What this task involves: Each line below from the one containing "nt is being" through the one containing "cting their continued" should be output exactly as it stands, and no other line should appear.

Content starts

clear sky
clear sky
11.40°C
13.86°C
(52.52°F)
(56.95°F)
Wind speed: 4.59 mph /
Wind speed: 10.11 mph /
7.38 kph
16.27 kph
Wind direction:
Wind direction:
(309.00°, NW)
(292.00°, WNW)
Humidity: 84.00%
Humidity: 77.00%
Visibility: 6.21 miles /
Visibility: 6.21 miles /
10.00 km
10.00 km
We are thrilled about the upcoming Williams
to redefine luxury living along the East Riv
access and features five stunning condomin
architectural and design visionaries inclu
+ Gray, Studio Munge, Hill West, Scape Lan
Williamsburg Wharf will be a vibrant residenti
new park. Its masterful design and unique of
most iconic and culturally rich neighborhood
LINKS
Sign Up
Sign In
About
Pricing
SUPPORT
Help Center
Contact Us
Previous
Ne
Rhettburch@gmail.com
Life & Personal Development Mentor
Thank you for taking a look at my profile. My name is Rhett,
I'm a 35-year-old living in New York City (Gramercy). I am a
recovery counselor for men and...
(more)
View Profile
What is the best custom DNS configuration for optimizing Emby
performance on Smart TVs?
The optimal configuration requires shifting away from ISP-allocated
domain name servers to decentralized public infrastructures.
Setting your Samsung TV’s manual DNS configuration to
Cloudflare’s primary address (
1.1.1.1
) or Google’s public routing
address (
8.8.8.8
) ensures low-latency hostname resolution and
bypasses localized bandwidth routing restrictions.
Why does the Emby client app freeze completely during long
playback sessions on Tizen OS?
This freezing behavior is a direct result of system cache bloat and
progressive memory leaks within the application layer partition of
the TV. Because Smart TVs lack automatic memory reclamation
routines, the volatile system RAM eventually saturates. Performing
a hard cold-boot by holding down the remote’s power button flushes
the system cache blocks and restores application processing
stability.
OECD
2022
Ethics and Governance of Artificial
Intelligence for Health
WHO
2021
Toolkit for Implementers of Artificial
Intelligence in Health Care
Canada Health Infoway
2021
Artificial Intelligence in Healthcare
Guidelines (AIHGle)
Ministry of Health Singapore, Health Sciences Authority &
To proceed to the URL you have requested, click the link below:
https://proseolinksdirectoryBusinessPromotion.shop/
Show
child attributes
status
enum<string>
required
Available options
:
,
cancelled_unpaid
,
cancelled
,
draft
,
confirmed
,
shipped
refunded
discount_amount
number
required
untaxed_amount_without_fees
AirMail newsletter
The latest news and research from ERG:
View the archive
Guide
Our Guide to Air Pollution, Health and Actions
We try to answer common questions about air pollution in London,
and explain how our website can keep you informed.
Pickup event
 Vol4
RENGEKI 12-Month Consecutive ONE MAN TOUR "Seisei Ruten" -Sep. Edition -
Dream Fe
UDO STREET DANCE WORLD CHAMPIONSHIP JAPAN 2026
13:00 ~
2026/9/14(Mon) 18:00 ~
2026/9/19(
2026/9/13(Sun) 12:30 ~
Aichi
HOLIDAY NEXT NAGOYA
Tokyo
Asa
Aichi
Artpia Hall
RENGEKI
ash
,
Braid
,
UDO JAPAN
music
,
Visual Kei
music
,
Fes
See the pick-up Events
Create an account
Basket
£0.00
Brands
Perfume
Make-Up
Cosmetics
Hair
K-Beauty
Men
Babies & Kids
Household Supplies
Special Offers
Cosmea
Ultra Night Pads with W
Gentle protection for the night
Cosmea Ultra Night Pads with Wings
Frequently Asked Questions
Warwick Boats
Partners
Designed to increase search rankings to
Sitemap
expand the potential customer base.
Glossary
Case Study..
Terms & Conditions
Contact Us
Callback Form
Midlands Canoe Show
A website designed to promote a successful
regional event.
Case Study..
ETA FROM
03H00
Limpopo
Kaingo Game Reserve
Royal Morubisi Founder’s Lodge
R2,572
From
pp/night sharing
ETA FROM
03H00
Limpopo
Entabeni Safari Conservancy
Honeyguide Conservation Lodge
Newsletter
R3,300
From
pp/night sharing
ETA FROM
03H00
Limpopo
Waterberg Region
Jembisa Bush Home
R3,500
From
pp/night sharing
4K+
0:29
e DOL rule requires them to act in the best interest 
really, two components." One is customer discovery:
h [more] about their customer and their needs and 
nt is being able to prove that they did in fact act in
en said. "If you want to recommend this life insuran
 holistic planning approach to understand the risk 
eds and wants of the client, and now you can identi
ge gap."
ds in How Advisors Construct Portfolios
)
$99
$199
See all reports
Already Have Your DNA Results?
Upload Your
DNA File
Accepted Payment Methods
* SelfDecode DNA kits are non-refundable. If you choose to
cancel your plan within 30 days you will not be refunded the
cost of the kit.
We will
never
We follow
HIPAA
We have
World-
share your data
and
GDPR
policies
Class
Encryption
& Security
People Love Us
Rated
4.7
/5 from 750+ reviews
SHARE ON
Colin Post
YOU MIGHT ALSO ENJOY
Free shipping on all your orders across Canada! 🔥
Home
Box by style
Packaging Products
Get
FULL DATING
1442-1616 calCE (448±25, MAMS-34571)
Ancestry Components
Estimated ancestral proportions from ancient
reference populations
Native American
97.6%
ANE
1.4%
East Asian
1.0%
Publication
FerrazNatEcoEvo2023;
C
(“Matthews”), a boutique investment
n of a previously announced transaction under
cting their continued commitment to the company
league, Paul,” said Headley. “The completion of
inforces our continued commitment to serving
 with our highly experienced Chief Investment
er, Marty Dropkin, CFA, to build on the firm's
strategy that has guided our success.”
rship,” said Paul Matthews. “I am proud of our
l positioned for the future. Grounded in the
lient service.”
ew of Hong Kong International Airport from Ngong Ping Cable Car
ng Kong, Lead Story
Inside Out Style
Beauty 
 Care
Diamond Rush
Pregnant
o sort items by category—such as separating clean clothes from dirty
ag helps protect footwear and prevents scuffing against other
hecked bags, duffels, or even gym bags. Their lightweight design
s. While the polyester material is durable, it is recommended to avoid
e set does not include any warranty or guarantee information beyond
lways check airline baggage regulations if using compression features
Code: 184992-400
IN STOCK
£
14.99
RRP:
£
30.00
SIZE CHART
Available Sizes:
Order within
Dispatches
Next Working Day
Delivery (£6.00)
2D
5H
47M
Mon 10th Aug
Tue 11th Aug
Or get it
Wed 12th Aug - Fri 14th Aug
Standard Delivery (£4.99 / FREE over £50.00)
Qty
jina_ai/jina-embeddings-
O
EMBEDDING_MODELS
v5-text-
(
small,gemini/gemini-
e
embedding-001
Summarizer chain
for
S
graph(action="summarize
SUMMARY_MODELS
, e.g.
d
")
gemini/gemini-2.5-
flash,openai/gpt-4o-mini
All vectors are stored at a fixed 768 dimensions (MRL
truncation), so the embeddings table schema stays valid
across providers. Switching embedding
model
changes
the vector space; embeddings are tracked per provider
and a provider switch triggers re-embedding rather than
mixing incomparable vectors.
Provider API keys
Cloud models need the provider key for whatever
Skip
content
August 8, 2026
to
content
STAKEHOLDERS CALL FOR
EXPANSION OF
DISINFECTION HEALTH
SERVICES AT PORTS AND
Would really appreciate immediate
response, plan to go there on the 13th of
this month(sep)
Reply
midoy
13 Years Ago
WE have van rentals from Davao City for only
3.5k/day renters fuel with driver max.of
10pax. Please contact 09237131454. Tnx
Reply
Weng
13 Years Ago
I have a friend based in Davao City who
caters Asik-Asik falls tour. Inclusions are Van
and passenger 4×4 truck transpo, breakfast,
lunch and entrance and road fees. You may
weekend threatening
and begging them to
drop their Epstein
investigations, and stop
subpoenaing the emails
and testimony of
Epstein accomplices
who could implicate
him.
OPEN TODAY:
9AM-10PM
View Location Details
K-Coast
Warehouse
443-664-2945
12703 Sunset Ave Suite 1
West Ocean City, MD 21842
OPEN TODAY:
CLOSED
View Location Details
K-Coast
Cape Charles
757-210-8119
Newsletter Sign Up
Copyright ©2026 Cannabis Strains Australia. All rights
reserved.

Content ends

Response box:
nt is being able to prove that they did in fact act in
en said. "If you want to recommend this life insuran
 holistic planning approach to understand the risk 
eds and wants of the client, and now you can identi
ge gap."
ds in How Advisors Construct Portfolios
)
$99
$199
See all reports
Already Have Your DNA Results?
Upload Your
DNA File
Accepted Payment Methods
* SelfDecode DNA kits are non-refundable. If you choose to
cancel your plan within 30 days you will not be refunded the
cost of the kit.
We will
never
We follow
HIPAA
We have
World-
share your data
and
GDPR
policies
Class
Encryption
& Security
People Love Us
Rated
4.7
/5 from 750+ reviews
SHARE ON
Colin Post
YOU MIGHT ALSO ENJOY
Free shipping on all your orders across Canada! 🔥
Home
Box by style
Packaging Products
Get
FULL DATING
1442-1616 calCE (448±25, MAMS-34571)
Ancestry Components
Estimated ancestral proportions from ancient
reference populations
Native American
97.6%
ANE
1.4%
East Asian
1.0%
Publication
FerrazNatEcoEvo2023;
C
(“Matthews”), a boutique investment
n of a previously announced transaction under
cting their continued commitment to the company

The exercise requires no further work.